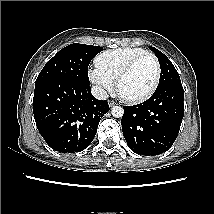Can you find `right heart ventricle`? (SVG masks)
Here are the masks:
<instances>
[{
	"mask_svg": "<svg viewBox=\"0 0 214 214\" xmlns=\"http://www.w3.org/2000/svg\"><path fill=\"white\" fill-rule=\"evenodd\" d=\"M145 52L143 48L139 47H123L107 50L96 56L95 66L115 82L121 70L134 57Z\"/></svg>",
	"mask_w": 214,
	"mask_h": 214,
	"instance_id": "right-heart-ventricle-1",
	"label": "right heart ventricle"
}]
</instances>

****************

§ **Task to complete**
Every entry above needs to be retyped exactly; drop the pictures.

§ **Written solution**
Can you find `right heart ventricle`? (SVG masks)
Here are the masks:
<instances>
[{
	"mask_svg": "<svg viewBox=\"0 0 214 214\" xmlns=\"http://www.w3.org/2000/svg\"><path fill=\"white\" fill-rule=\"evenodd\" d=\"M145 52L143 48L139 47H123L107 50L96 56L95 66L115 82L121 70L134 57Z\"/></svg>",
	"mask_w": 214,
	"mask_h": 214,
	"instance_id": "right-heart-ventricle-1",
	"label": "right heart ventricle"
}]
</instances>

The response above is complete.